Varga said the budget retains the 15 percent personal income tax rate under a single-rate personal income tax regime. The VAT rates of milk, eggs, pork, poultry, fish and other basic foodstuffs will remain at 5 percent, he added. Tax cuts are also set to continue, he said. The social contribution tax will drop from 19.5 percent to 17.5 percent, Varga said. These 2 percentage points will mean that 100 billion forints will remain with entrepreneurs, he said.
The budget allocates 242 billion forints for the government’s family home purchase subsidy scheme CSOK. Tax benefits for families with two children will rise to 40,000 forints, he said.
The budget bill posted on the website of parliament shows total revenue of 19,580.097 billion forints and total expenditures of 20,578.531 billion forints. Revenue is 4 percent over that in the 2018 budget. Expenditures are 2 percent higher. The deficit is targeted at 998.433 billion forints, 27 percent lower than the gap targeted for 2018. The budget bill targets corporate tax revenue of 399.5 billion forints, 8 percent over the target for 2018. Revenue from the Simplified Business Tax (EVA) is set to fall by 35 percent to 45.4 billion forints, while revenue from the Itemised Tax for Small Businesses (KATA) climbs 20 percent to 135.7 billion forints.

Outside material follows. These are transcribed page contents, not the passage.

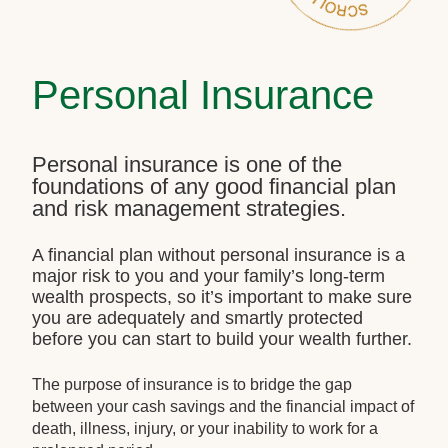
Personal Insurance
Personal insurance is one of the
foundations of any good financial plan
and risk management strategies.
A financial plan without personal insurance is a
major risk to you and your family’s long-term
wealth prospects, so it’s important to make sure
you are adequately and smartly protected
before you can start to build your wealth further.
The purpose of insurance is to bridge the gap
between your cash savings and the financial impact of
death, illness, injury, or your inability to work for a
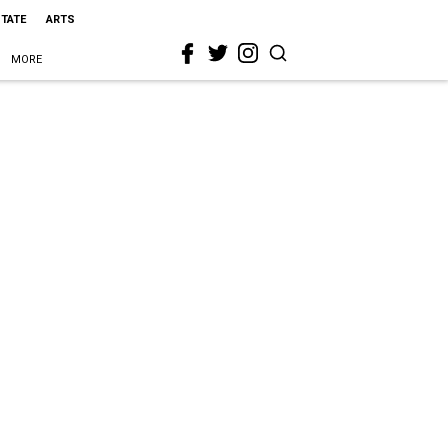
STATE
ARTS
MORE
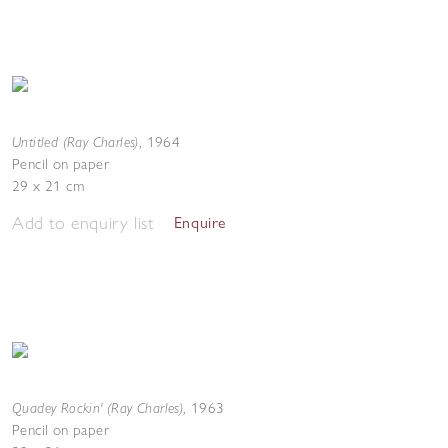
Untitled (Ray Charles)
,
1964
Pencil on paper
29 x 21 cm
Add to enquiry list
Enquire
Quadey Rockin' (Ray Charles)
,
1963
Pencil on paper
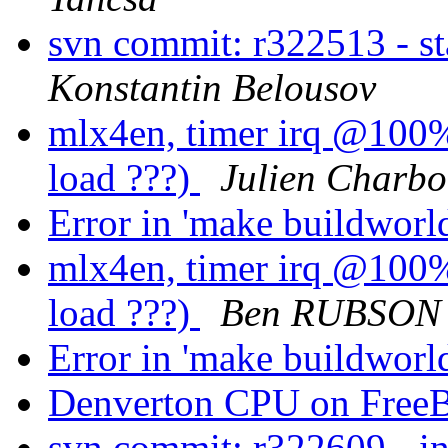
svn commit: r322513 - s
Konstantin Belousov
mlx4en, timer irq @100%.
load ???)
Julien Charb
Error in 'make buildworl
mlx4en, timer irq @100%.
load ???)
Ben RUBSON
Error in 'make buildworl
Denverton CPU on Fre
svn commit: r322609 - in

The target for revenue from the bank levy is 52.9 billion forints, up 5 percent from the 2018 target. Revenue from the financial transactions duty is seen climbing 11 percent to 228.1 billion forints. Revenue from VAT is targeted at 4,285.8 billion forints, 12 percent over the 2018 target. Revenue from excise tax is expected to edge up 3 percent to 1,136.3 billion forints.
The bill targets revenue from personal income tax of 2,361 billion forints, 13 percent more than the target in the 2018 budget. Revenue from household fees is seen edging up 2 percent to 192.4 billion forints. The bill puts revenue from the toll on commercial vehicles at 197.8 billion forints, up 11 percent from the 2018 target.
The Prime Minister’s Office and its related institutions will altogether get 790 billion forints. The budget chapter on the office targets over 51.6 billion forints in revenues.
The allocation in the chapter for a capital raise in the project company for the upgrade of the Paks nuclear power plant is 106.1 billion forints and 135 billion forints is earmarked for developments in Hungary’s biggest cities under the Modern Cities programme.
The bill shows a 3.6 billion forint allocation for the preparation and implementation of the Liget Budapest Project, an overhaul of the capital’s City Park.
The bill allocates 287.2 billion forints for the Ministry of Foreign Affairs and Trade, targeting 6.98 billion forints in own revenue. A total of 73.96 billion forints will go towards funding Hungary’s representative offices. The budget targets 6.36 billion forints in operating revenue in this area. As regards the management of the ministry, the bill shows operating revenue of 187.8 million forints and spending of 11.4 billion forints.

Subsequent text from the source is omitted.